Baca Koran babelpos Online - Babelpos

Waktu Pelunasan Dibikin Mepet, Jadi Modus Tipikor Kuota Haji

Gedung KPK-screnshot-

KOMISI Pemberantasan Korupsi (KPK) terus mengusut kasus dugaan korupsi dalam pengelolaan kuota haji tambahan tahun 2023–2024.

-----------------

PADA Kamis, 11 September 2025, KPK memeriksa Kepala Pusat Data dan Informasi (Kapusdatin) Badan Penyelenggara Haji, Moh. Hasan Afandi, untuk mendalami dua poin krusial.  Afandi didalami teknis jemaah haji khusus yang urutannya paling akhir (baru membayar 2024), namun bisa langsung berangkat.

"Penyidik juga mendalami modus pengaturan jangka waktu pelunasan yang dibuat mepet, atau ketat bagi calon jemaah haji khusus yang telah mendaftar dan mengantre sebelum tahun 2024, yaitu hanya dikasih kesempatan waktu 5 hari kerja," ujar Juru Bicara KPK Budi Prasetyo melalui keterangan tertulis dikutip Sabtu, 13 September 2025.

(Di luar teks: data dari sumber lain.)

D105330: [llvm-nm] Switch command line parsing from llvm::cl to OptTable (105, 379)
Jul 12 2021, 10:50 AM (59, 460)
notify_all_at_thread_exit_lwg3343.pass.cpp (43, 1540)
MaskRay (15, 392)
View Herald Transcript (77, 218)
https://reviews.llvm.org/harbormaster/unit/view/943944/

Budi menjelaskan bahwa penyidik KPK menduga hal itu dirancang secara sistematis agar sisa kuota tambahan tidak terserap dari calon jemaah haji yang sudah mengantre sebelumnya.

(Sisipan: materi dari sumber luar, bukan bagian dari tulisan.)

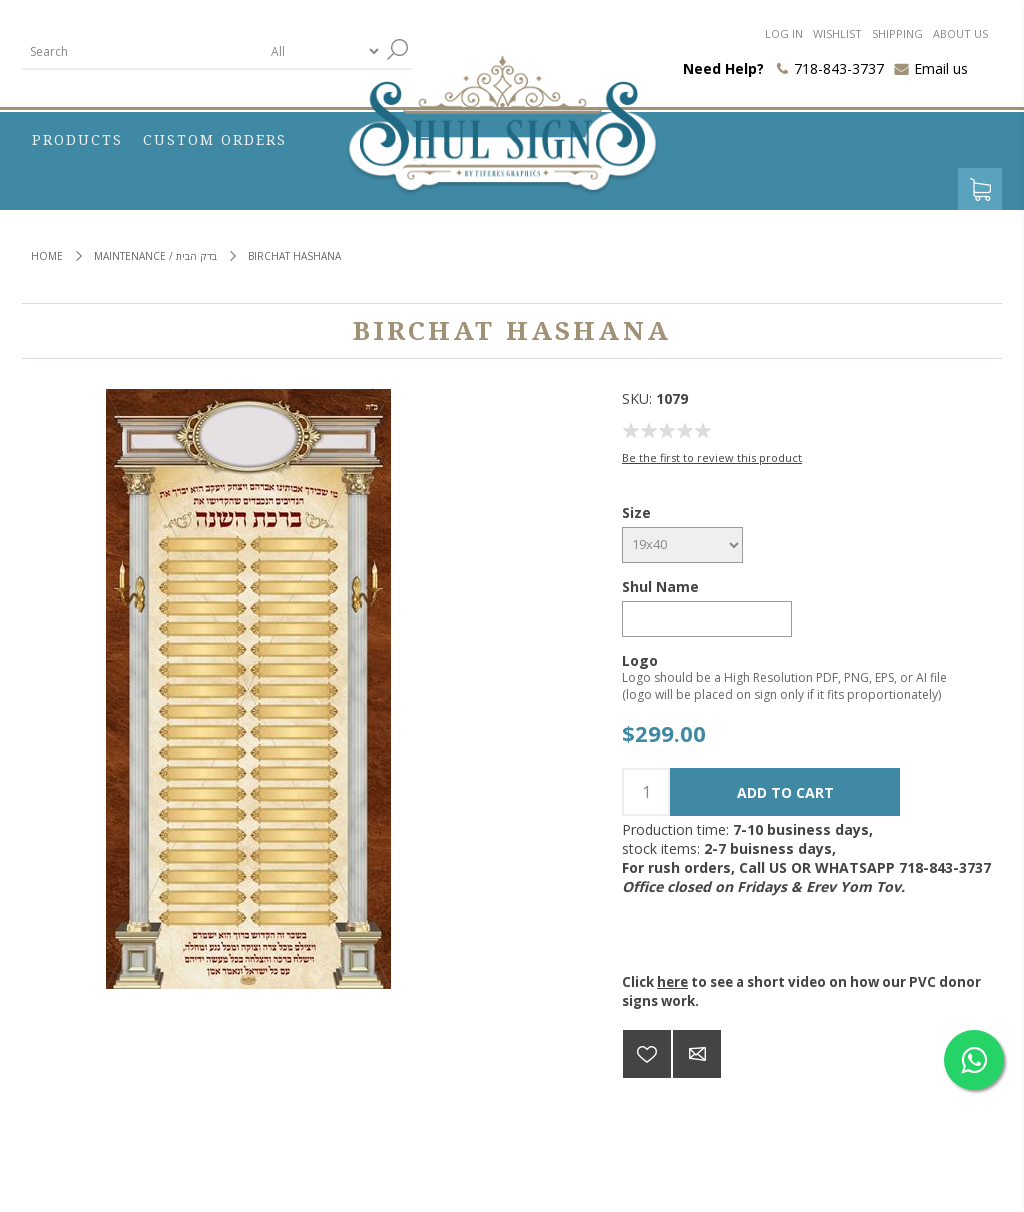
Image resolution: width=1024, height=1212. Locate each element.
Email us (941, 68)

"Dan akhirnya bisa diperjualbelikan kepada PIHK (Penyelenggara Ibadah Haji Khusus) yang sanggup membayar fee," kata Budi.

Pada Senin, 1 September 2025, mantan Menteri Agama, Yaqut Cholil Qoumas telah diperiksa dalam kapasitasnya sebagai saksi dalam kasus dugaan korupsi kuota haji pada 2023-2024.

Yaqut Dicecar 18 Pertanyaan

Namun, untuk materi pemeriksaan ia enggan membeberkannya.

"Insyaallah kalau saya enggak salah ada 18 (pertanyaan). Materi ditanyakan ke penyidik," tuturnya.

Tak banyak berkomentar usai pemeriksaannya hari ini, dengan terburu-buru meninggalkan Gedung KPK.  Sementara itu, jubir KPK Budi Prasetyo mengatakan bahwa Yaqut didalami soal beda aturan kuota haji tambahan yang didapat untuk tahun 2023-2024.

"Penyidik mendalami terkait dengan kronologi kuota tambahan yang kemudian melalui keputusan menteri dilakukan plotting atau pembagian kuota haji khusus dan juga kuota haji reguler," kata Juru Bicara KPK Budi Prasetyo di Gedung Merah Putih KPK pada Senin, 1 September 2025.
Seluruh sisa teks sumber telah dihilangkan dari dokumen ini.